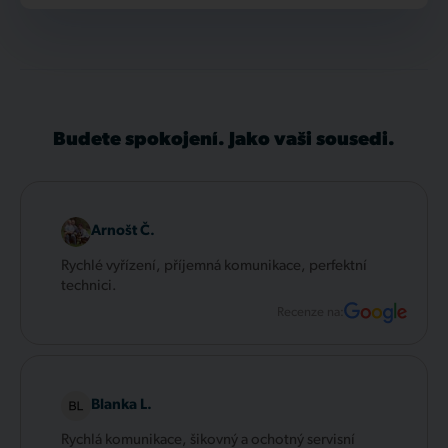
Budete spokojení. Jako vaši sousedi.
Arnošt Č.
Rychlé vyřízení, příjemná komunikace, perfektní
technici.
Recenze na:
Blanka L.
Rychlá komunikace, šikovný a ochotný servisní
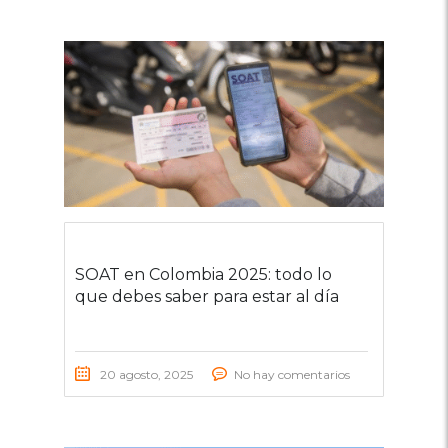
SOAT en Colombia 2025: todo lo
que debes saber para estar al día
20 agosto, 2025
No hay comentarios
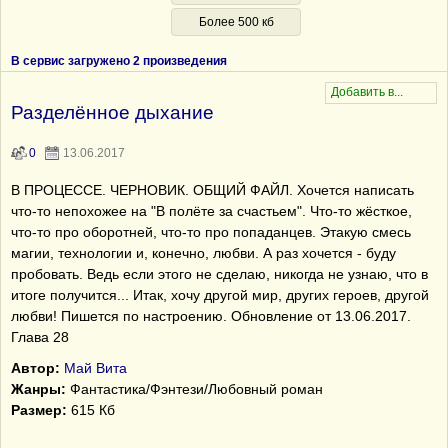
Более 500 кб
В сервис загружено 2 произведения
Разделённое дыхание
0
13.06.2017
В ПРОЦЕССЕ. ЧЕРНОВИК. ОБЩИЙ ФАЙЛ. Хочется написать
что-то непохожее на "В полёте за счастьем". Что-то жёсткое,
что-то про оборотней, что-то про попаданцев. Этакую смесь
магии, технологии и, конечно, любви. А раз хочется - буду
пробовать. Ведь если этого не сделаю, никогда не узнаю, что в
итоге получится... Итак, хочу другой мир, других героев, другой
любви! Пишется по настроению. Обновление от 13.06.2017.
Глава 28
Автор:
Май Вита
Жанры:
Фантастика/Фэнтези/Любовный роман
Размер:
615 Кб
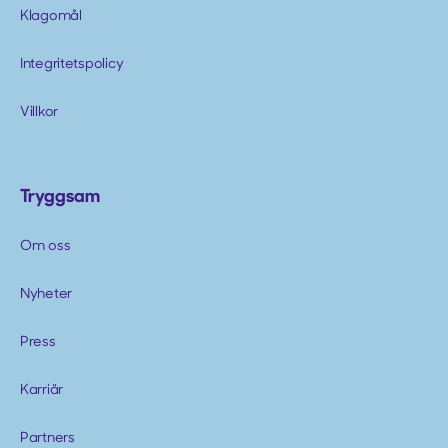
Klagomål
Integritetspolicy
Villkor
Tryggsam
Om oss
Nyheter
Press
Karriär
Partners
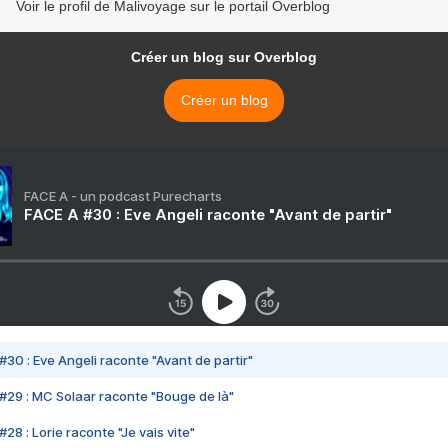
Voir le profil de Malivoyage sur le portail Overblog
Créer un blog sur Overblog
Créer un blog
FACE A - un podcast Purecharts
FACE A #30 : Eve Angeli raconte "Avant de partir"
#30 : Eve Angeli raconte "Avant de partir"
#29 : MC Solaar raconte "Bouge de là"
28 : Lorie raconte "Je vais vite"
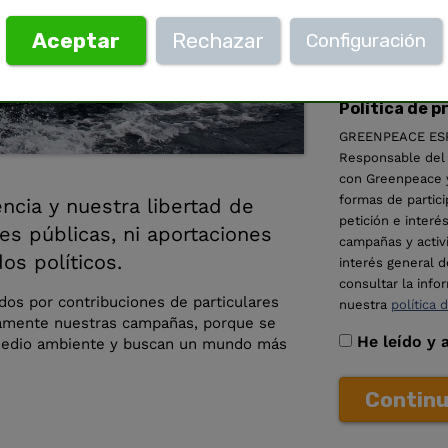
Aceptar
Rechazar
Configuración
Política de p
GREENPEACE ESPA
Responsable del t
con Greenpeace y
formas de partici
ncia y nuestra libertad de
petición e inter
s públicas, ni aportaciones
campañas y activi
s políticos.
interés general d
consultar la inf
dos por contribuciones de particulares
nuestra
política 
camente nuestras campañas, porque se
He leído y 
 medio ambiente y buscan un mundo más
Contin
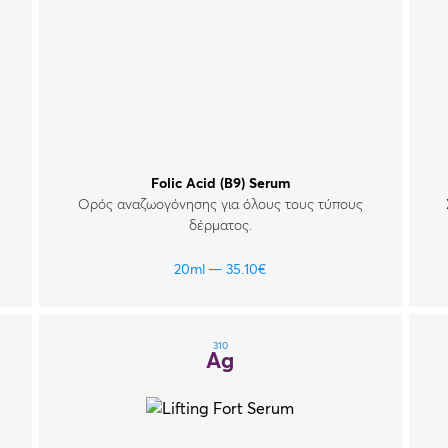
Folic Acid (B9) Serum
Ορός αναζωογόνησης για όλους τους τύπους
δέρματος.
20ml
35.10
€
310
Ag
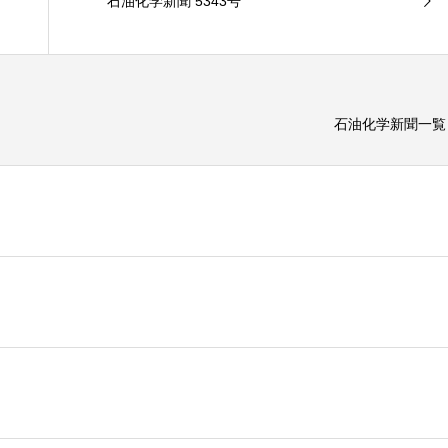
石油化学新聞 5343号
石油化学新聞一覧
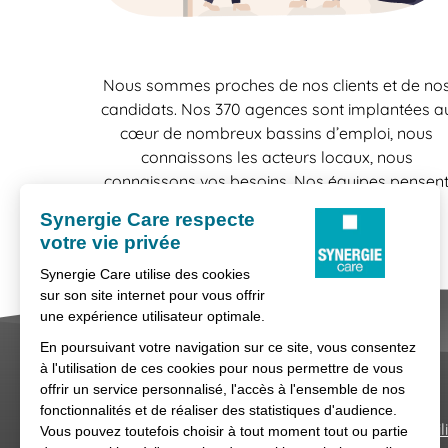
Nous sommes proches de nos clients et de no
candidats. Nos 370 agences sont implantées a
cœur de nombreux bassins d’emploi, nous
connaissons les acteurs locaux, nous
connaissons vos besoins. Nos équipes pensen
"localement" et agissent "localement", une
bonne raison de travailler en confiance.
Nous contacter
Conditions générales d'util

Work request: Reproduce the material above from its first line through the line containing "20 agosto, 2025", both ends included, and skip every picture.

Written answer:
Budete spokojení. Jako vaši sousedi.
Arnošt Č.
Rychlé vyřízení, příjemná komunikace, perfektní
technici.
Recenze na:
Blanka L.
Rychlá komunikace, šikovný a ochotný servisní
SOAT en Colombia 2025: todo lo
que debes saber para estar al día
20 agosto, 2025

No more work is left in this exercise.